Sections
Personal tools

1. HM introduction

What is Comparative protein structure modelling ?

Jump to:

1.1 Why Do We Need Comparative Protein Structure Modelling ?

It has been hypothesized that the total number of different protein folds is finite, and roughly of the order of 1000. The fact that the protein structure space is finite, and much smaller than the protein sequence space has given rise to the hope that it is possible to have representative structure models for all protein sequences, without going into the expensive procedures of systematic experimental structure determination. Structural genomics is currently focusing on the construction of an extensive library of folds, and a figure of 10,000 to 100,000 representative proteins has been proposed. With such a library, it is expected that models for all proteins can be constructed.

Struct_genom.jpg

The aim of structural genomics is to generate enough protein structures
that any unknown protein will have a close homolog whose structure is known.
The success of this approach depends on the number of protein structures (i.e.
number of red dots, as well as on the quality of the tools for detecting structural
homologs (defined schematically by the radii of the circles)

The success of this approach is, however, strongly correlated to our ability to identify a proper structural template for a protein of interest, and to build an accurate motel for this protein, based on the template. Techniques to solve the identification step, or "fold recognition" problem rely on the assumption that similarities between the sequences of two proteins imply similarities between the structures of these proteins. The building step is usually referred to "homology modelling", or "comparative protein structure modelling". ProModel was designed as a method for solving this problem, and is described in details below.

1.2 What is Comparative Protein Structure Modelling?

Comparative protein structure modeling usually proceeds in 4 steps:

(a) Fold recognition.

Firstly, a template protein structure is identified as a plausible model for the protein sequence of interest. This step is usually referred to as fold recognition, and relies on sequence matching [5,6], and/or threading techniques in which the sequence is tested against a library of protein folds.

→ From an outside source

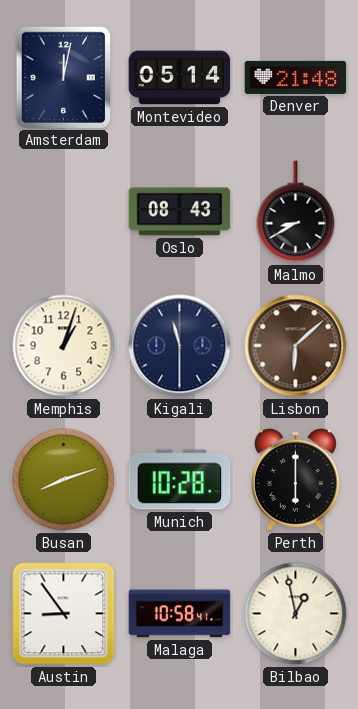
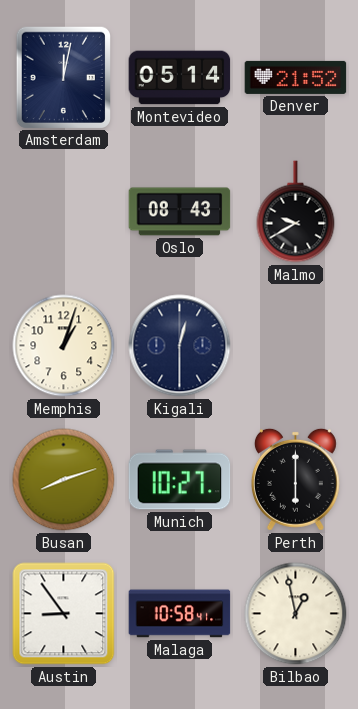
Denver: 21:48 -> 21:52
Malmo: 8:40 -> 9:40
Kigali: 11:30 -> 12:30
Lisbon: 6:08 -> none
Munich: 10:28 -> 10:27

(b) Building the 3D model.

 In most cases, the template protein only provides an incomplete framework for building a 3-dimensional model for the protein of interest (the "target"). This framework consists of pieces of protein backbones corresponding to the conserved regions in the alignment of the sequence of the template and target protein. The second step of comparative modelling is to fill the gaps in the framework (this is usually referred as "loop building"), and predicting the conformation of the sidechains of the target protein on the completed backbone.

(c) Refinement.

The structural model generated after step (b) is as good as expected from the sequence alignment. This model can be further refined using energy minimization, either with molecular mechanics or molecular dynamics programs.

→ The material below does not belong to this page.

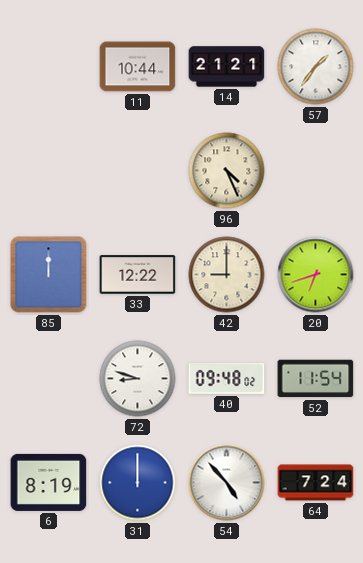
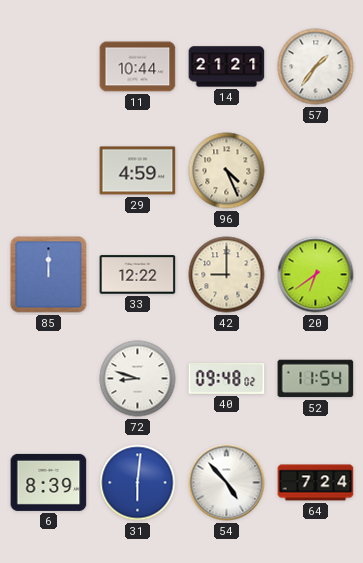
29: none -> 4:59
20: 6:42 -> 6:39
6: 8:19 -> 8:39
31: 12:00 -> 6:01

(d) Assessment of the models.

 After refinement, the quality of the final model is assessed using standard energy functions and/or manual visual inspection using molecular graphics program.

promodel_sketch.jpg
Comparative Protein Structure Modelling: Building the structural model:
- The alignment between the template and target sequences defines conserved region between the two proteins, from which a framework for the target protein is built. Gaps in the framework correspond to insertions and deletions. - A structural model for the target protein is built starting from the framework.

1.3 Useful links


In collaboration with Michael Levitt from Stanford and Marc Delarue from Institut Pasteur, Paris, I have developed a suite of program, ProModel, for homology modelling. Information on ProModel can be found here . ProModel is one among many programs written for solving the comparative protein structure moedlling program. We provide links to other available programs and/or web services. This list is by no means exhaustive.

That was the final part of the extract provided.